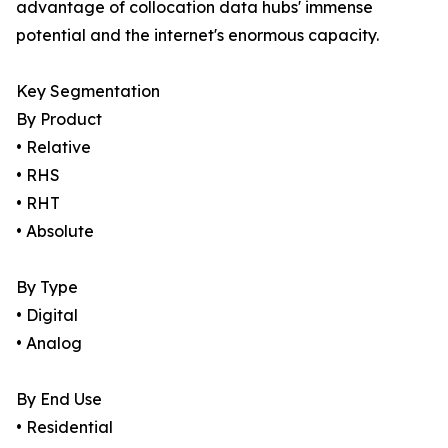
advantage of collocation data hubs' immense
potential and the internet's enormous capacity.
Key Segmentation
By Product
• Relative
• RHS
• RHT
• Absolute
By Type
• Digital
• Analog
By End Use
• Residential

□ □ □ □ □

| Description of the task |
Output the entries above exactly, without their pictures.

| Result for this task |
advantage of collocation data hubs' immense
potential and the internet's enormous capacity.
Key Segmentation
By Product
• Relative
• RHS
• RHT
• Absolute
By Type
• Digital
• Analog
By End Use
• Residential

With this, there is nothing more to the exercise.